What good water disclosure looks like

CDP's Water questionnaire is the most comprehensive disclosure framework for corporate water risk. It requires companies to disclose water withdrawal by source and quality, water consumption, wastewater discharge, risk identification at the site level, targets, and business impacts already experienced.

Only about 30% of Fortune 500 companies disclose to CDP Water. Of those, approximately half disclose at a site-level rather than just aggregate company-level. Site-level disclosure is the only way to assess actual basin-level risk — company aggregates are nearly useless for risk assessment.

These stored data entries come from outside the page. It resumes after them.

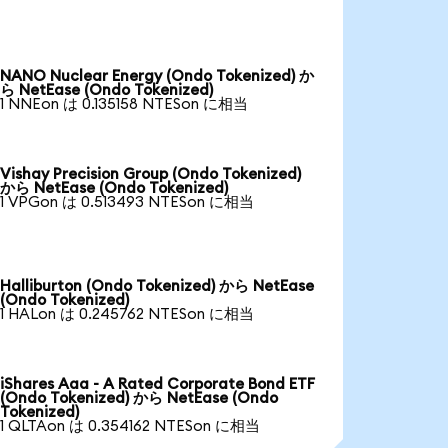
NANO Nuclear Energy (Ondo Tokenized) か
ら NetEase (Ondo Tokenized)
1 NNEon は 0.135158 NTESon に相当
Vishay Precision Group (Ondo Tokenized)
から NetEase (Ondo Tokenized)
1 VPGon は 0.513493 NTESon に相当
Halliburton (Ondo Tokenized) から NetEase
(Ondo Tokenized)
1 HALon は 0.245762 NTESon に相当
iShares Aaa - A Rated Corporate Bond ETF
(Ondo Tokenized) から NetEase (Ondo
Tokenized)
1 QLTAon は 0.354162 NTESon に相当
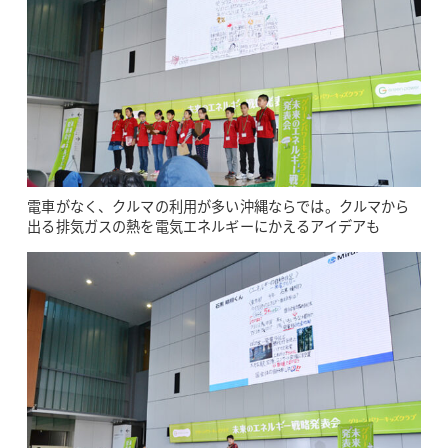
電車がなく、クルマの利用が多い沖縄ならでは。クルマから
出る排気ガスの熱を電気エネルギーにかえるアイデアも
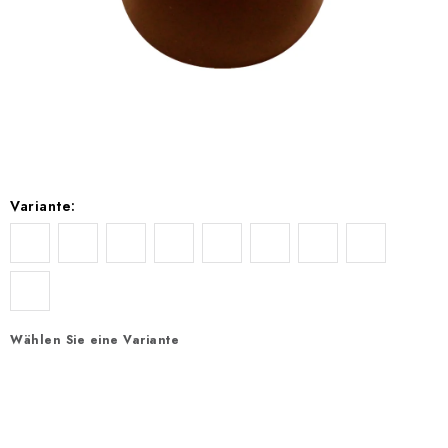
EXKURZE
Jak nakupovat
Geschäftsbedingungen
Reklamace
Bedingungen zum Schutz personenbezogener Daten
Variante:
Wählen Sie eine Variante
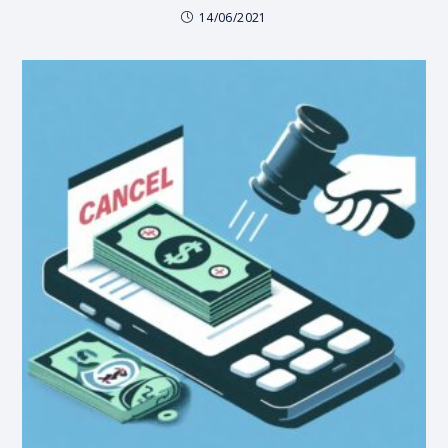
14/06/2021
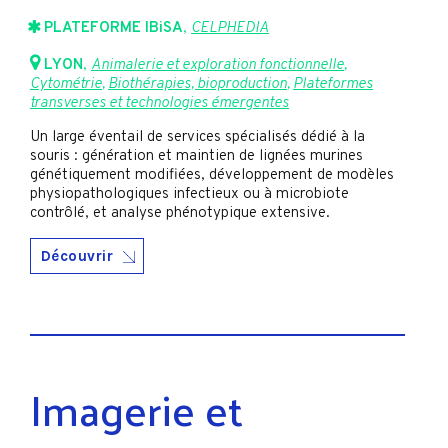
PLATEFORME IBiSA
,
CELPHEDIA
LYON
,
Animalerie et exploration fonctionnelle
,
Cytométrie
,
Biothérapies, bioproduction
,
Plateformes
transverses et technologies émergentes
Un large éventail de services spécialisés dédié à la
souris : génération et maintien de lignées murines
génétiquement modifiées, développement de modèles
physiopathologiques infectieux ou à microbiote
contrôlé, et analyse phénotypique extensive.
Découvrir
Imagerie et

Water risk assessment checklist

  • Does the company disclose to CDP Water Security questionnaire?
  • Are withdrawals disclosed by site/basin, not just company total?
  • Map key facilities against WRI Aqueduct stress scores
  • Are water targets absolute (volume) or intensity-based?
  • Has the company experienced water-related production disruptions in past 3 years?
  • What is the regulatory trend in key operating jurisdictions on water pricing?
  • Does the company assess supplier water risk in agricultural/mining supply chains?
  • Is water covered in the company's TCFD climate physical risk assessment?

The insurance signal

The insurance industry is the forward-looking market for physical risk. Swiss Re and Munich Re's pullback from insuring assets in flood-prone and drought-stressed regions is a real-time price signal about physical water risk. Companies whose key assets are becoming uninsurable at reasonable rates face material balance sheet risk that current ESG scores do not adequately capture.